Pictures are to be omitted, and every entry below is to be restated exactly.

──────── DATA RECORDS ────────

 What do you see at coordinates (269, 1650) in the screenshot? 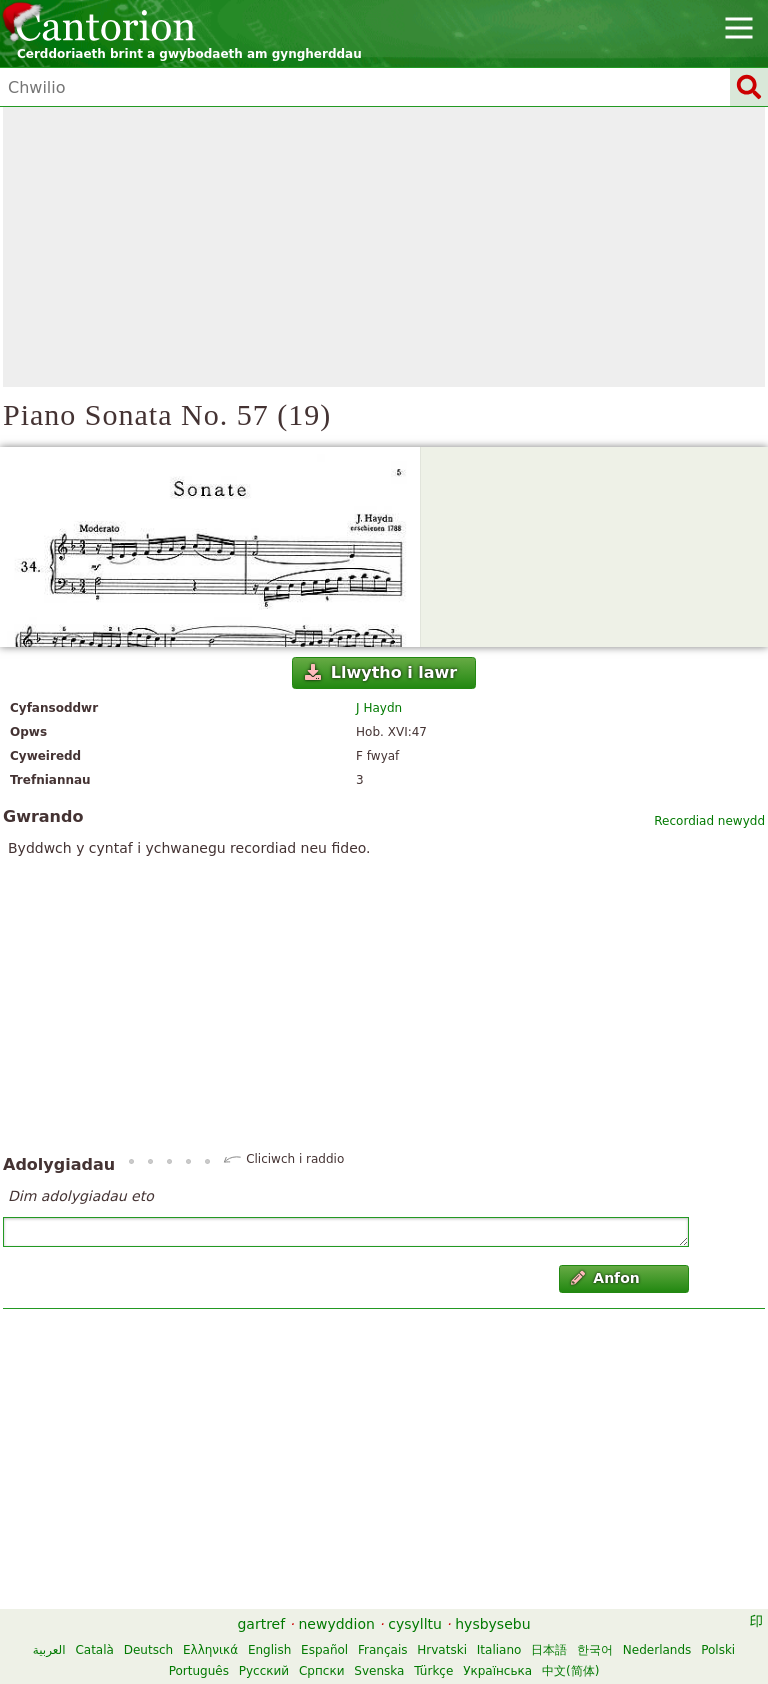
I see `English` at bounding box center [269, 1650].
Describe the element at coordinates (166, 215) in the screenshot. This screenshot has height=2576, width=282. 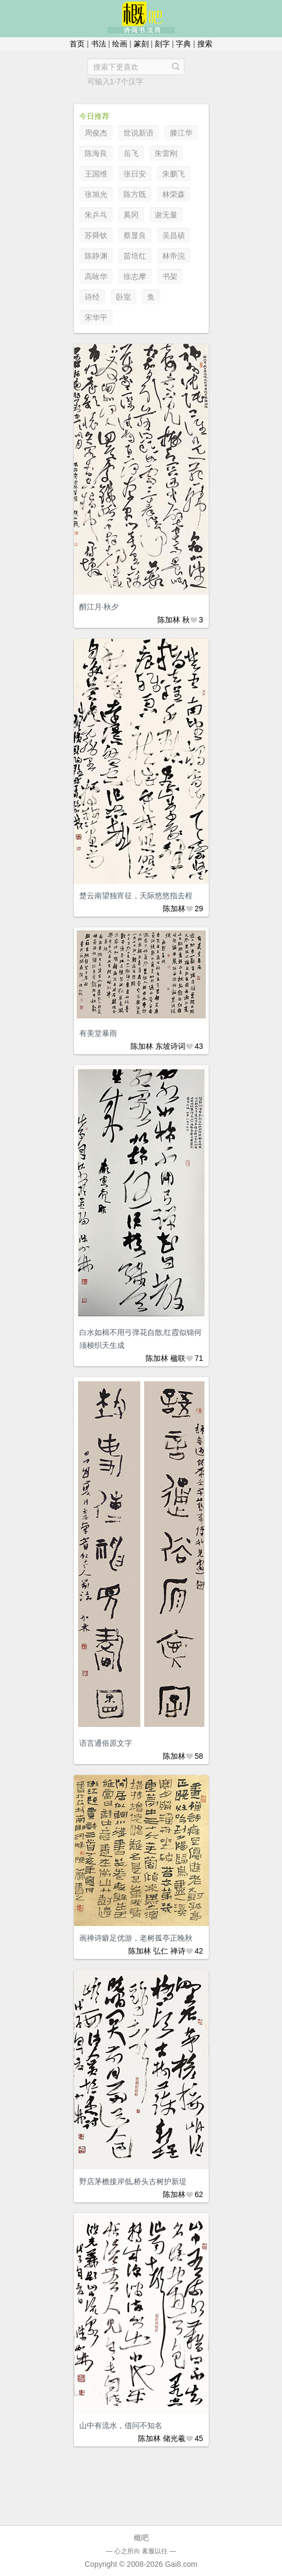
I see `谢无量` at that location.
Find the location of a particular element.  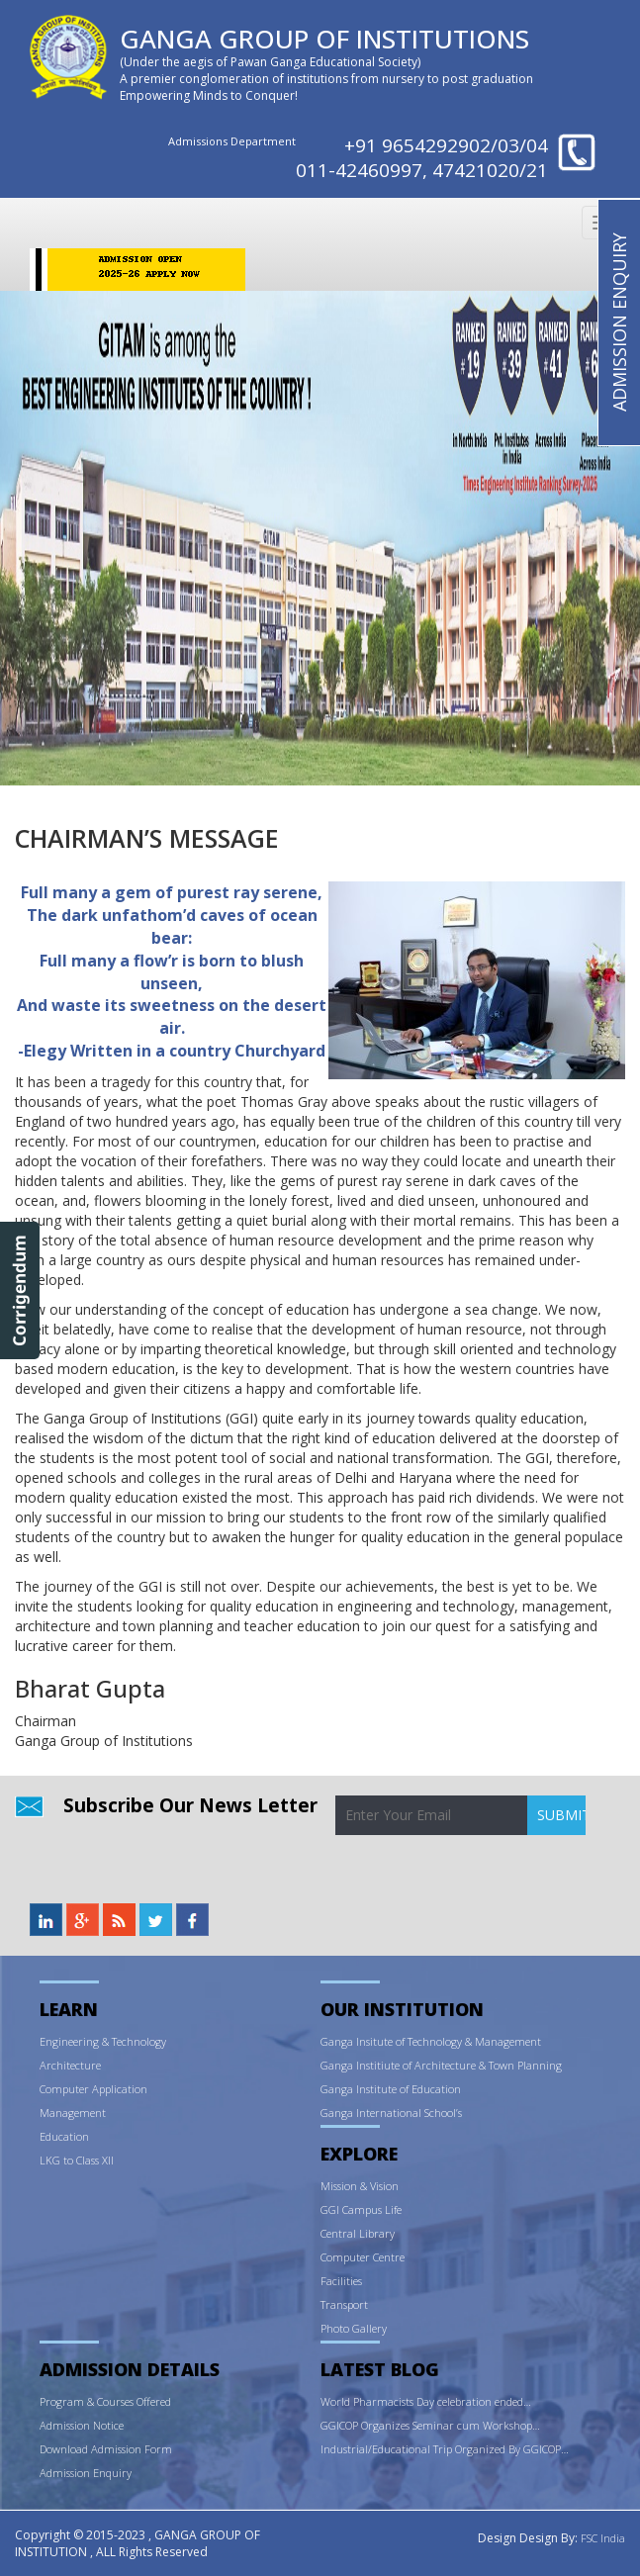

Ganga Insitute of Technology & Management is located at coordinates (430, 2041).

────────

EXERCISE SOLUTION.
 What do you see at coordinates (269, 1650) in the screenshot? 
I see `English` at bounding box center [269, 1650].
Describe the element at coordinates (166, 215) in the screenshot. This screenshot has height=2576, width=282. 
I see `谢无量` at that location.
Find the location of a particular element.  

Ganga Insitute of Technology & Management is located at coordinates (430, 2041).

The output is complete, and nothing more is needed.